Would you give the number of lines below in which the string "Antwerpen" appears? Nothing else is needed.

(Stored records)
________________________________________

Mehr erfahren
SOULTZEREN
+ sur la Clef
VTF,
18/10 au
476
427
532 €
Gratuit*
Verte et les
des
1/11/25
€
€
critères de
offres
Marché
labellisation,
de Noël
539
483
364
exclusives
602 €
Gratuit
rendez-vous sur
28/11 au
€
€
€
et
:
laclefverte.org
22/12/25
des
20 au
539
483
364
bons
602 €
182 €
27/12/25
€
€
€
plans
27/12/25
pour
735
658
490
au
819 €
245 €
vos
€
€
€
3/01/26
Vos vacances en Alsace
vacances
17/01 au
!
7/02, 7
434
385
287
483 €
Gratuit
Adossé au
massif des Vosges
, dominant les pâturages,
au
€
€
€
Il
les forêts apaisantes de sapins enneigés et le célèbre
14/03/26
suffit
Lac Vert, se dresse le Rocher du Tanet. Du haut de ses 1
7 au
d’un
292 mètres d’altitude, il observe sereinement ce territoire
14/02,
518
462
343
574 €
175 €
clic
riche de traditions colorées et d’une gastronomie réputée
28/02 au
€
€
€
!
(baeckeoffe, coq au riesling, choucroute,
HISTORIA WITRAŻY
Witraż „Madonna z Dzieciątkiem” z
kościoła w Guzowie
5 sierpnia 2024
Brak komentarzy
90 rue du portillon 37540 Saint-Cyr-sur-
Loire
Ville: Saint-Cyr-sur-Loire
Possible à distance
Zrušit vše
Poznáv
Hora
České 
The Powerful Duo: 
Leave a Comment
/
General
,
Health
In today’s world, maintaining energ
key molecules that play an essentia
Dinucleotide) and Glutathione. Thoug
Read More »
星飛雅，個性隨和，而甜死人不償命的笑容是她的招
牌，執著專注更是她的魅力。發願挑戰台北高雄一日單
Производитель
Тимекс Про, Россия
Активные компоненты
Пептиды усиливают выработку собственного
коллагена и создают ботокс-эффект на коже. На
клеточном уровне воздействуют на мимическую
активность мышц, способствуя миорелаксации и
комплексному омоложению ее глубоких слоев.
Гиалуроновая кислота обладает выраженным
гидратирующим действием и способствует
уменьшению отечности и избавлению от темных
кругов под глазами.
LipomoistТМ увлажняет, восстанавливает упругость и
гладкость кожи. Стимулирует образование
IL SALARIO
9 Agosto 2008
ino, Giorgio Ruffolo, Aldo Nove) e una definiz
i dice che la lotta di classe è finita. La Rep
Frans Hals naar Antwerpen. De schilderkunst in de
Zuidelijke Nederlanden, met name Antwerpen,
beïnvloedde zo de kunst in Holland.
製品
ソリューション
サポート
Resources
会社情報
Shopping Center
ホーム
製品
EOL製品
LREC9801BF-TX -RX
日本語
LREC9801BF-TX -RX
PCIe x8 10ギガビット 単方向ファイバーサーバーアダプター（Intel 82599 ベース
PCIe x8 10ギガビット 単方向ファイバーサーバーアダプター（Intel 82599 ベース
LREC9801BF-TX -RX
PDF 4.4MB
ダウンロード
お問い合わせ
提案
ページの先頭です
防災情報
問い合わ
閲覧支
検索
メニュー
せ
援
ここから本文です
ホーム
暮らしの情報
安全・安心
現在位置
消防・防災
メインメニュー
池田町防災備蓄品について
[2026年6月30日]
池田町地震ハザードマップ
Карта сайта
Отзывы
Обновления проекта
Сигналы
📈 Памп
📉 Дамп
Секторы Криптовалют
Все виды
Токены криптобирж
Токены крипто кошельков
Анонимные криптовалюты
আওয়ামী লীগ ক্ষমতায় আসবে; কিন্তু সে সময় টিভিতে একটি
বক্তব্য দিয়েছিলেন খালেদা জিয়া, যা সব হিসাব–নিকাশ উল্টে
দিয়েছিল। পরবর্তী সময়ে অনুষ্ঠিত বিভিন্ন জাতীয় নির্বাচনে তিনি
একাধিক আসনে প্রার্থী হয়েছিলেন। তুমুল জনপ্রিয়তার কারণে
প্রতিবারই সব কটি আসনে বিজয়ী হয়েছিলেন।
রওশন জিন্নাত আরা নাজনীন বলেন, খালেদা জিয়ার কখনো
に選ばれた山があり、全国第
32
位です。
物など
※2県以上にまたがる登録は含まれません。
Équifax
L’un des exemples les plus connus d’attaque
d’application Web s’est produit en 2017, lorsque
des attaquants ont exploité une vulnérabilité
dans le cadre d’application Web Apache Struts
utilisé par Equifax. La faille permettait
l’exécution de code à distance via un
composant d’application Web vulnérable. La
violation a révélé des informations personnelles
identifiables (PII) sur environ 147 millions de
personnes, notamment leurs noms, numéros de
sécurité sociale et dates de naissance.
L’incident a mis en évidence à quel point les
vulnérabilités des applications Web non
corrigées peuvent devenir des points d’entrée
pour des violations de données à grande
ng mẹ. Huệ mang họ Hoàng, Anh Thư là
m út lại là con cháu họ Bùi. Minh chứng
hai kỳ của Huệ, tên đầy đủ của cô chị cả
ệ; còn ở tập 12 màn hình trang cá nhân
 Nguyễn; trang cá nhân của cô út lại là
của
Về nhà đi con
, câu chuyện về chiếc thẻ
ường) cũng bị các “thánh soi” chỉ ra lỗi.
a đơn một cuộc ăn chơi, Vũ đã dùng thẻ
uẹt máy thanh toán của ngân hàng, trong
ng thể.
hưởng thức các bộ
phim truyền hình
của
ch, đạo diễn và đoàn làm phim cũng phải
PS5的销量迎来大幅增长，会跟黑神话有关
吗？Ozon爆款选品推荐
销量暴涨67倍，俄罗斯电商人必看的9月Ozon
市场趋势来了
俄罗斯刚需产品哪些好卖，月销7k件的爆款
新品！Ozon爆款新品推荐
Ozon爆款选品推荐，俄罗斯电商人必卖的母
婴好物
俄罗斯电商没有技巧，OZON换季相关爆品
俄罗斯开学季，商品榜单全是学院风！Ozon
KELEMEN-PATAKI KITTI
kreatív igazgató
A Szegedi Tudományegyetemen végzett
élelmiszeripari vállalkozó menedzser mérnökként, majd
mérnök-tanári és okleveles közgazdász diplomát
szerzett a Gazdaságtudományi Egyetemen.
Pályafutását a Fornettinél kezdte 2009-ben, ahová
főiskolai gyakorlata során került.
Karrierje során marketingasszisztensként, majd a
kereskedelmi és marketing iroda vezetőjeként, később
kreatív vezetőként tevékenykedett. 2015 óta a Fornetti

________________________________________

**Result for this task**.
2